Saved entries
◆ ◆ ◆ ◆ ◆

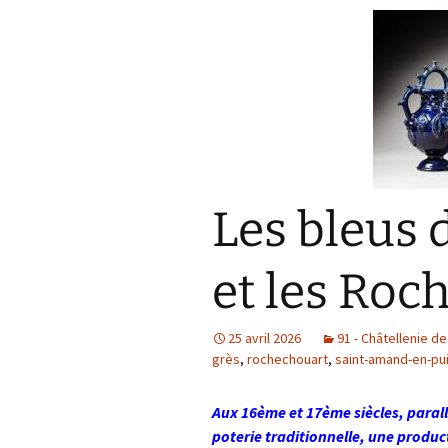
Les bleus 
et les Roc
25 avril 2026
91 - Châtellenie de
grès
,
rochechouart
,
saint-amand-en-pu
Aux 16ème et 17ème siècles, parallè
poterie traditionnelle, une product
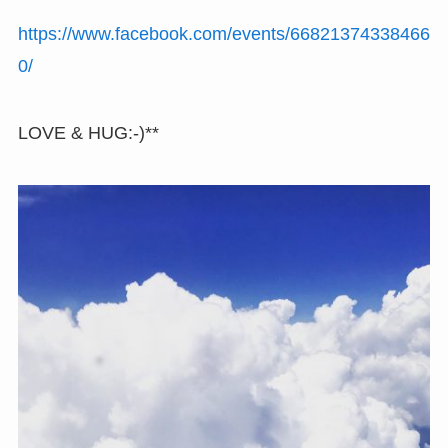
https://www.facebook.com/events/66821374338466
0/
LOVE & HUG:-)**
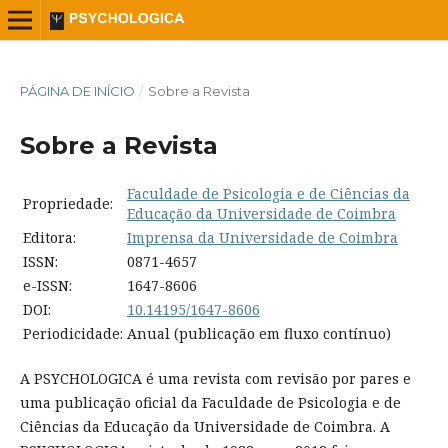
PÁGINA DE INÍCIO
/
Sobre a Revista
Sobre a Revista
Faculdade de Psicologia e de Ciências da
Propriedade:
Educação da Universidade de Coimbra
Editora:
Imprensa da Universidade de Coimbra
ISSN:
0871-4657
e-ISSN:
1647-8606
DOI:
10.14195/1647-8606
Periodicidade:
Anual (publicação em fluxo contínuo)
A PSYCHOLOGICA é uma revista com revisão por pares e
uma publicação oficial da Faculdade de Psicologia e de
Ciências da Educação da Universidade de Coimbra. A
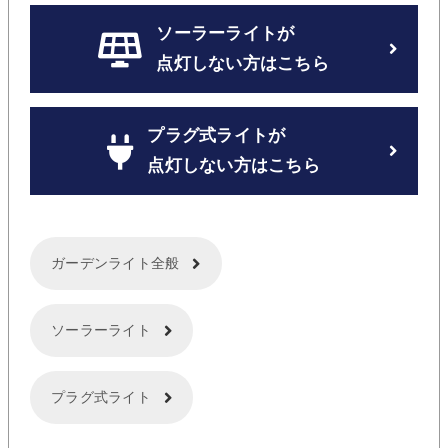
ソーラーライトが
点灯しない方はこちら
プラグ式ライトが
点灯しない方はこちら
ガーデンライト全般
ソーラーライト
プラグ式ライト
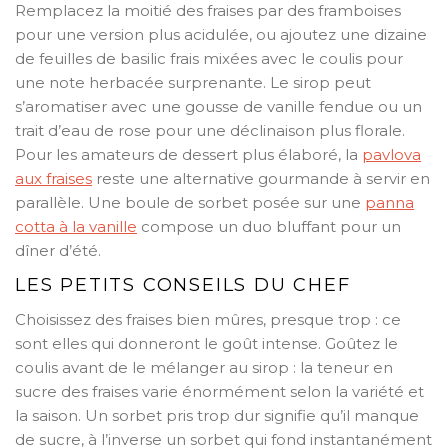
Remplacez la moitié des fraises par des framboises
pour une version plus acidulée, ou ajoutez une dizaine
de feuilles de basilic frais mixées avec le coulis pour
une note herbacée surprenante. Le sirop peut
s’aromatiser avec une gousse de vanille fendue ou un
trait d’eau de rose pour une déclinaison plus florale.
Pour les amateurs de dessert plus élaboré, la
pavlova
aux fraises
reste une alternative gourmande à servir en
parallèle. Une boule de sorbet posée sur une
panna
cotta à la vanille
compose un duo bluffant pour un
dîner d’été.
LES PETITS CONSEILS DU CHEF
Choisissez des fraises bien mûres, presque trop : ce
sont elles qui donneront le goût intense. Goûtez le
coulis avant de le mélanger au sirop : la teneur en
sucre des fraises varie énormément selon la variété et
la saison. Un sorbet pris trop dur signifie qu’il manque
de sucre, à l’inverse un sorbet qui fond instantanément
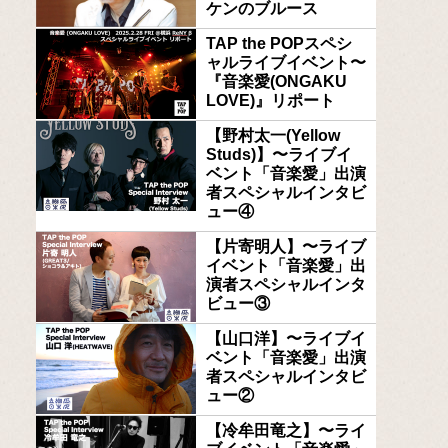
ケンのブルース
TAP the POPスペシ
ャルライブイベント〜
『音楽愛(ONGAKU
LOVE)』リポート
【野村太一(Yellow
Studs)】〜ライブイ
ベント「音楽愛」出演
者スペシャルインタビ
ュー④
【片寄明人】〜ライブ
イベント「音楽愛」出
演者スペシャルインタ
ビュー③
【山口洋】〜ライブイ
ベント「音楽愛」出演
者スペシャルインタビ
ュー②
【冷牟田竜之】〜ライ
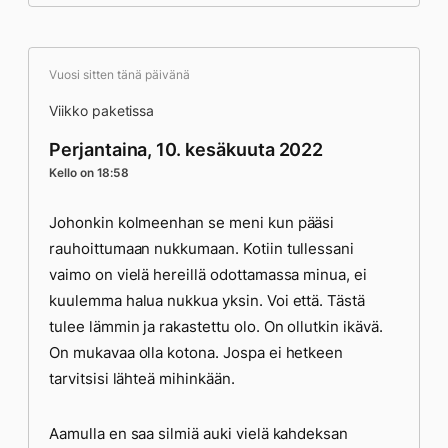
Vuosi sitten tänä päivänä
Viikko paketissa
Perjantaina, 10. kesäkuuta 2022
Kello on 18:58
Johonkin kolmeenhan se meni kun pääsi
rauhoittumaan nukkumaan. Kotiin tullessani
vaimo on vielä hereillä odottamassa minua, ei
kuulemma halua nukkua yksin. Voi että. Tästä
tulee lämmin ja rakastettu olo. On ollutkin ikävä.
On mukavaa olla kotona. Jospa ei hetkeen
tarvitsisi lähteä mihinkään.
Aamulla en saa silmiä auki vielä kahdeksan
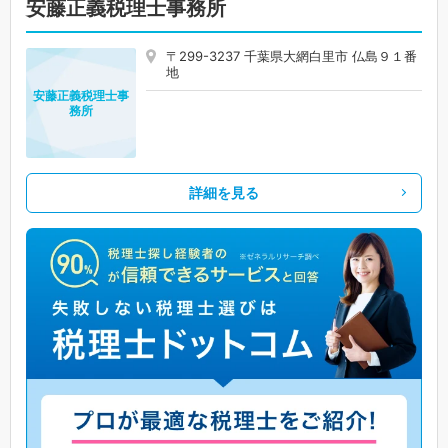
安藤正義税理士事務所
〒299-3237 千葉県大網白里市 仏島９１番
地
安藤正義税理士事
務所
詳細を見る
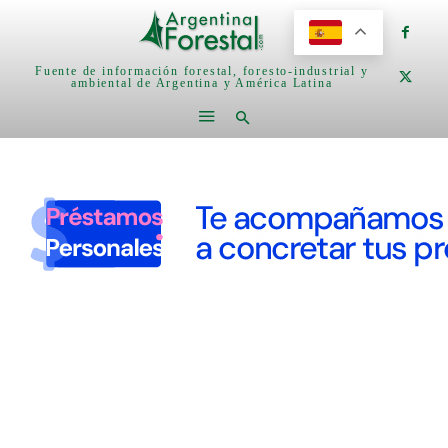
Fuente de información forestal, foresto-industrial y
ambiental de Argentina y América Latina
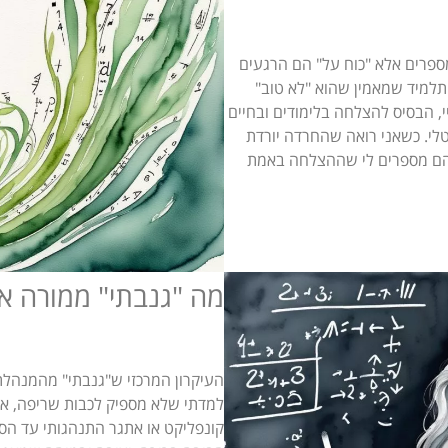
פרים אלא "כוח על" הם הרגעים
תלמיד שמאמין שהוא "לא טוב"
, הבסיס להצלחה בלימודים ובחיים
טלי. כשאני רואה שהחרדה יורדת
להם מספרים לי שההצלחה באמת
מה "גנבתי" ממורה א
העיקרון המרכזי ש"גנבתי" מהמנהלת 
למדתי שלא מספיק לכבות שריפה, אל
קונפליקט או אתגר התנהגותי עד הסוף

◆ ◆ ◆ ◆ ◆

Retype the records verbatim, but not their images.

Les bleus 
et les Roc
25 avril 2026
91 - Châtellenie de
grès
,
rochechouart
,
saint-amand-en-pu
Aux 16ème et 17ème siècles, parallè
poterie traditionnelle, une product
https://www.facebook.com/events/66821374338466
0/
LOVE & HUG:-)**
PÁGINA DE INÍCIO
/
Sobre a Revista
Sobre a Revista
Faculdade de Psicologia e de Ciências da
Propriedade:
Educação da Universidade de Coimbra
Editora:
Imprensa da Universidade de Coimbra
ISSN:
0871-4657
e-ISSN:
1647-8606
DOI:
10.14195/1647-8606
Periodicidade:
Anual (publicação em fluxo contínuo)
A PSYCHOLOGICA é uma revista com revisão por pares e
uma publicação oficial da Faculdade de Psicologia e de
Ciências da Educação da Universidade de Coimbra. A
ソーラーライトが
点灯しない方はこちら
プラグ式ライトが
点灯しない方はこちら
ガーデンライト全般
ソーラーライト
プラグ式ライト
Remplacez la moitié des fraises par des framboises
pour une version plus acidulée, ou ajoutez une dizaine
de feuilles de basilic frais mixées avec le coulis pour
une note herbacée surprenante. Le sirop peut
s’aromatiser avec une gousse de vanille fendue ou un
trait d’eau de rose pour une déclinaison plus florale.
Pour les amateurs de dessert plus élaboré, la
pavlova
aux fraises
reste une alternative gourmande à servir en
parallèle. Une boule de sorbet posée sur une
panna
cotta à la vanille
compose un duo bluffant pour un
dîner d’été.
LES PETITS CONSEILS DU CHEF
Choisissez des fraises bien mûres, presque trop : ce
sont elles qui donneront le goût intense. Goûtez le
coulis avant de le mélanger au sirop : la teneur en
sucre des fraises varie énormément selon la variété et
la saison. Un sorbet pris trop dur signifie qu’il manque
de sucre, à l’inverse un sorbet qui fond instantanément
ケンのブルース
TAP the POPスペシ
ャルライブイベント〜
『音楽愛(ONGAKU
LOVE)』リポート
【野村太一(Yellow
Studs)】〜ライブイ
ベント「音楽愛」出演
者スペシャルインタビ
ュー④
【片寄明人】〜ライブ
イベント「音楽愛」出
演者スペシャルインタ
ビュー③
【山口洋】〜ライブイ
ベント「音楽愛」出演
者スペシャルインタビ
ュー②
【冷牟田竜之】〜ライ
Vuosi sitten tänä päivänä
Viikko paketissa
Perjantaina, 10. kesäkuuta 2022
Kello on 18:58
Johonkin kolmeenhan se meni kun pääsi
rauhoittumaan nukkumaan. Kotiin tullessani
vaimo on vielä hereillä odottamassa minua, ei
kuulemma halua nukkua yksin. Voi että. Tästä
tulee lämmin ja rakastettu olo. On ollutkin ikävä.
On mukavaa olla kotona. Jospa ei hetkeen
tarvitsisi lähteä mihinkään.
Aamulla en saa silmiä auki vielä kahdeksan
安藤正義税理士事務所
〒299-3237 千葉県大網白里市 仏島９１番
地
安藤正義税理士事
務所
詳細を見る
Fuente de información forestal, foresto-industrial y
ambiental de Argentina y América Latina
פרים אלא "כוח על" הם הרגעים
תלמיד שמאמין שהוא "לא טוב"
, הבסיס להצלחה בלימודים ובחיים
טלי. כשאני רואה שהחרדה יורדת
להם מספרים לי שההצלחה באמת
מה "גנבתי" ממורה א
העיקרון המרכזי ש"גנבתי" מהמנהלת 
למדתי שלא מספיק לכבות שריפה, אל
קונפליקט או אתגר התנהגותי עד הסוף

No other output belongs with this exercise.